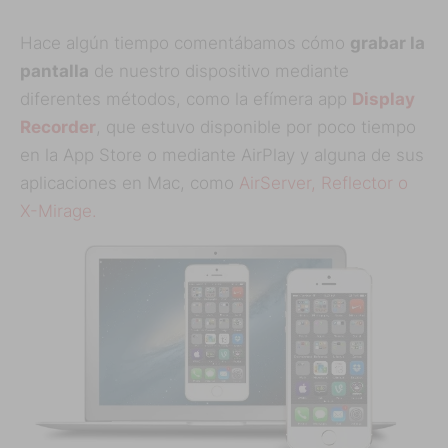
Hace algún tiempo comentábamos cómo
grabar la
pantalla
de nuestro dispositivo mediante
diferentes métodos, como la efímera app
Display
Recorder
, que estuvo disponible por poco tiempo
en la App Store o mediante AirPlay y alguna de sus
aplicaciones en Mac, como
AirServer, Reflector o
X-Mirage.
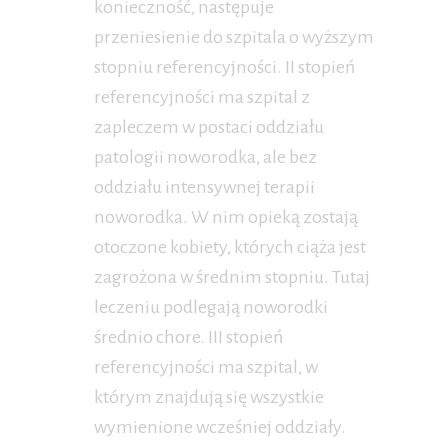
konieczność, następuje
przeniesienie do szpitala o wyższym
stopniu referencyjności. II stopień
referencyjności ma szpital z
zapleczem w postaci oddziału
patologii noworodka, ale bez
oddziału intensywnej terapii
noworodka. W nim opieką zostają
otoczone kobiety, których ciąża jest
zagrożona w średnim stopniu. Tutaj
leczeniu podlegają noworodki
średnio chore. III stopień
referencyjności ma szpital, w
którym znajdują się wszystkie
wymienione wcześniej oddziały.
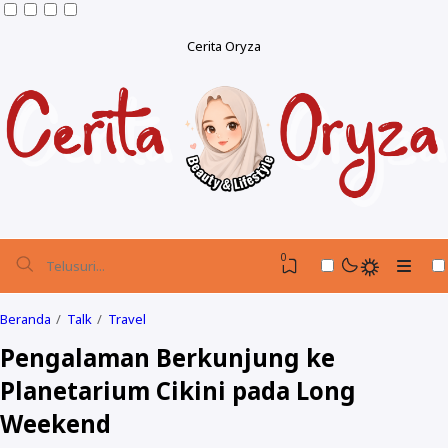
Cerita Oryza
0
Beranda
Talk
Travel
Pengalaman Berkunjung ke
Planetarium Cikini pada Long
Weekend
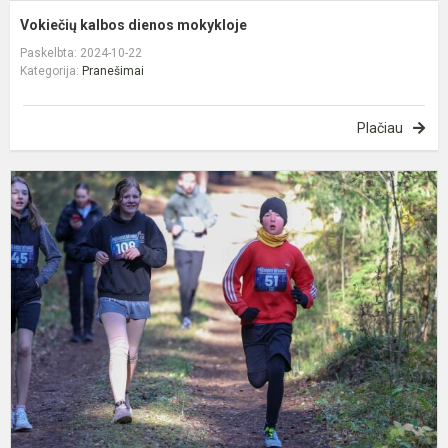
Vokiečių kalbos dienos mokykloje
Paskelbta: 2024-10-22
Kategorija:
Pranešimai
Plačiau
D
X
P
b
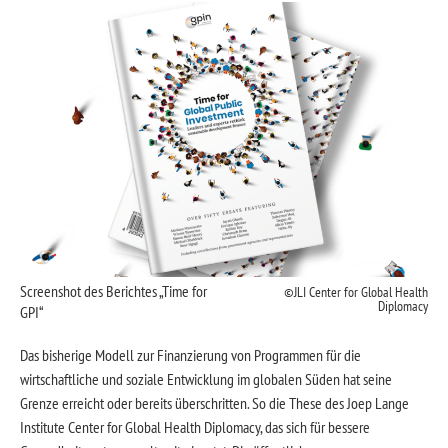
Screenshot des Berichtes „Time for
JLI Center for Global Health
Diplomacy
GPI“
Das bisherige Modell zur Finanzierung von Programmen für die
wirtschaftliche und soziale Entwicklung im globalen Süden hat seine
Grenze erreicht oder bereits überschritten. So die These des Joep Lange
Institute Center for Global Health Diplomacy, das sich für bessere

————————

## WORK INSTRUCTIONS
Return the full listing exactly as written, without any of its images.

## OUTPUT
Hace algún tiempo comentábamos cómo
grabar la
pantalla
de nuestro dispositivo mediante
diferentes métodos, como la efímera app
Display
Recorder
, que estuvo disponible por poco tiempo
en la App Store o mediante AirPlay y alguna de sus
aplicaciones en Mac, como
AirServer, Reflector o
X-Mirage.
konieczność, następuje
przeniesienie do szpitala o wyższym
stopniu referencyjności. II stopień
referencyjności ma szpital z
zapleczem w postaci oddziału
patologii noworodka, ale bez
oddziału intensywnej terapii
noworodka. W nim opieką zostają
otoczone kobiety, których ciąża jest
zagrożona w średnim stopniu. Tutaj
leczeniu podlegają noworodki
średnio chore. III stopień
referencyjności ma szpital, w
którym znajdują się wszystkie
wymienione wcześniej oddziały.
Cerita Oryza
0
Beranda
Talk
Travel
Pengalaman Berkunjung ke
Planetarium Cikini pada Long
Weekend
Vokiečių kalbos dienos mokykloje
Paskelbta: 2024-10-22
Kategorija:
Pranešimai
Plačiau
D
X
P
b
Screenshot des Berichtes „Time for
JLI Center for Global Health
Diplomacy
GPI“
Das bisherige Modell zur Finanzierung von Programmen für die
wirtschaftliche und soziale Entwicklung im globalen Süden hat seine
Grenze erreicht oder bereits überschritten. So die These des Joep Lange
Institute Center for Global Health Diplomacy, das sich für bessere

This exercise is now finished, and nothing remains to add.